**Task material:**
★ ★ ★
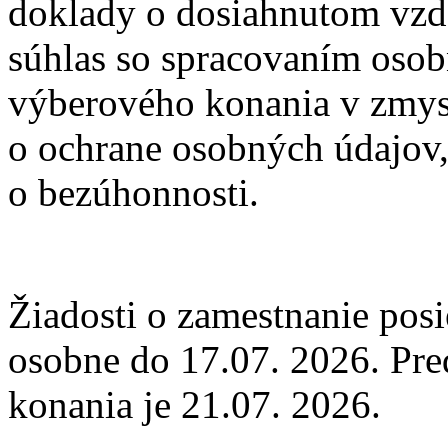
doklady o dosiahnutom vzdel
súhlas so spracovaním osob
výberového konania v zmysl
o ochrane osobných údajov,
o bezúhonnosti.
Žiadosti o zamestnanie pos
osobne do 17.07. 2026. Pr
konania je 21.07. 2026.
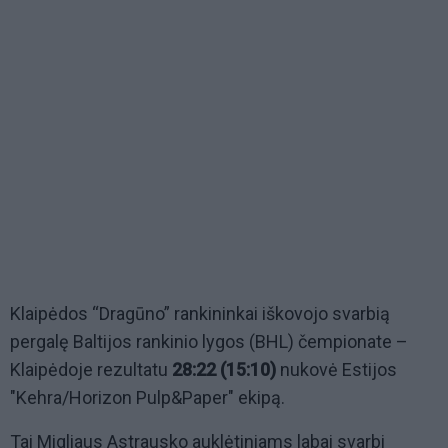
Klaipėdos “Dragūno” rankininkai iškovojo svarbią
pergalę Baltijos rankinio lygos (BHL) čempionate –
Klaipėdoje rezultatu
28:22 (15:10)
nukovė Estijos
"Kehra/Horizon Pulp&Paper" ekipą.
Tai Migliaus Astrausko auklėtiniams labai svarbi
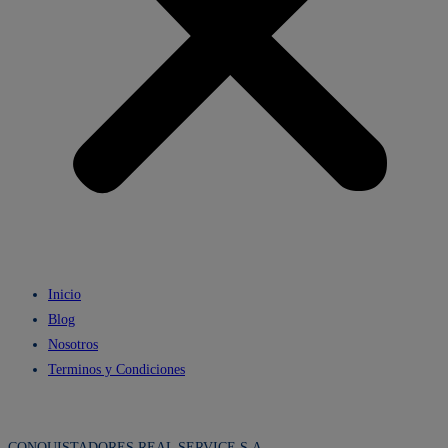
Inicio
Blog
Nosotros
Terminos y Condiciones
CONQUISTADORES REAL SERVICE S.A.,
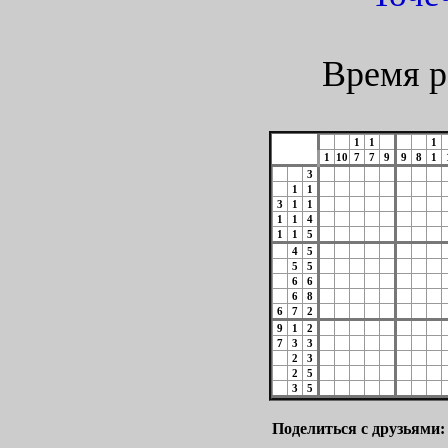
Время р
1
1
1
1
10
7
7
9
9
8
1
3
1
1
3
1
1
1
1
4
1
1
5
4
5
5
5
6
6
6
8
6
7
2
9
1
2
7
3
3
2
3
2
5
3
5
Поделиться с друзьями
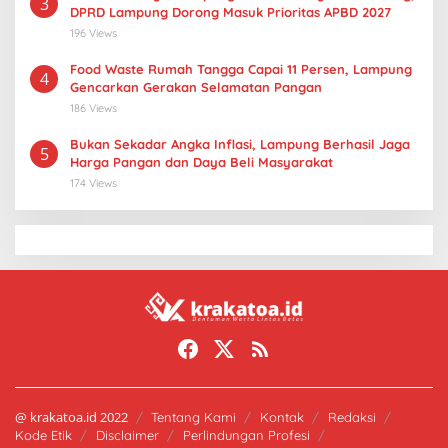
3
DPRD Lampung Dorong Masuk Prioritas APBD 2027
196 Views
Food Waste Rumah Tangga Capai 11 Persen, Lampung
4
Gencarkan Gerakan Selamatan Pangan
186 Views
Bukan Sekadar Angka Inflasi, Lampung Berhasil Jaga
5
Harga Pangan dan Daya Beli Masyarakat
174 Views
@ krakatoa.id 2022
Tentang Kami
Kontak
Redaksi
Kode Etik
Disclaimer
Perlindungan Profesi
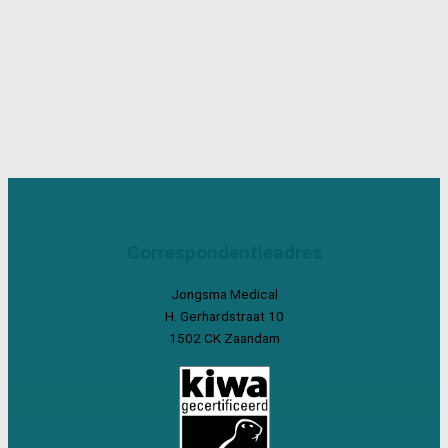
Correspondentieadres
Jongsma Medical
H. Gerhardstraat 10
1502 CK Zaandam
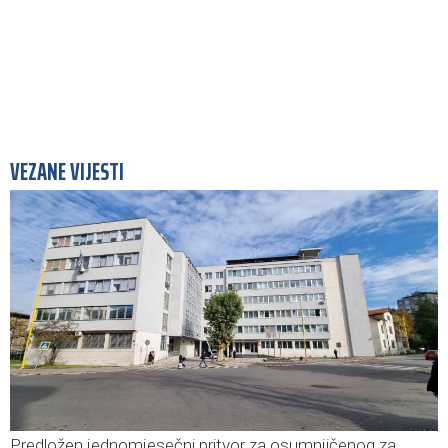
VEZANE VIJESTI
Predložen jednomjesečni pritvor za osumnjičenog za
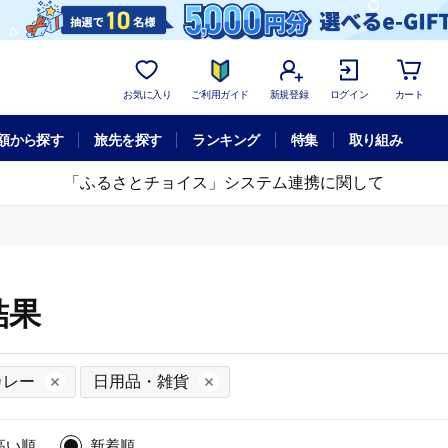
お気に入り
ご利用ガイド
新規登録
ログイン
カート
額から探す
旅先を探す
ランキング
特集
取り組み
「ふるさとチョイス」システム連携に関して
結果
カレー
日用品・雑貨
高い順
新着順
★ ★ ★
**Exercise description:** What is needed is an exact copy of every record above, minus the images.

**Written reply:**
doklady o dosiahnutom vzdel
súhlas so spracovaním osob
výberového konania v zmysl
o ochrane osobných údajov,
o bezúhonnosti.
Žiadosti o zamestnanie pos
osobne do 17.07. 2026. Pr
konania je 21.07. 2026.
Klaipėdos “Dragūno” rankininkai iškovojo svarbią
pergalę Baltijos rankinio lygos (BHL) čempionate –
Klaipėdoje rezultatu
28:22 (15:10)
nukovė Estijos
"Kehra/Horizon Pulp&Paper" ekipą.
Tai Migliaus Astrausko auklėtiniams labai svarbi
Inicio
Blog
Nosotros
Terminos y Condiciones
CONQUISTADORES REAL SERVICE S.A.,
Время р
1
1
1
1
10
7
7
9
9
8
1
3
1
1
3
1
1
1
1
4
1
1
5
4
5
5
5
6
6
6
8
6
7
2
9
1
2
7
3
3
2
3
2
5
3
5
Поделиться с друзьями
3
DPRD Lampung Dorong Masuk Prioritas APBD 2027
196 Views
Food Waste Rumah Tangga Capai 11 Persen, Lampung
4
Gencarkan Gerakan Selamatan Pangan
186 Views
Bukan Sekadar Angka Inflasi, Lampung Berhasil Jaga
5
Harga Pangan dan Daya Beli Masyarakat
174 Views
@ krakatoa.id 2022
Tentang Kami
Kontak
Redaksi
Kode Etik
Disclaimer
Perlindungan Profesi
Correspondentieadres
Jongsma Medical
H. Gerhardstraat 10
1502 CK Zaandam
VEZANE VIJESTI
Predložen jednomjesečni pritvor za osumnjičenog za
お気に入り
ご利用ガイド
新規登録
ログイン
カート
額から探す
旅先を探す
ランキング
特集
取り組み
「ふるさとチョイス」システム連携に関して
結果
カレー
日用品・雑貨
高い順
新着順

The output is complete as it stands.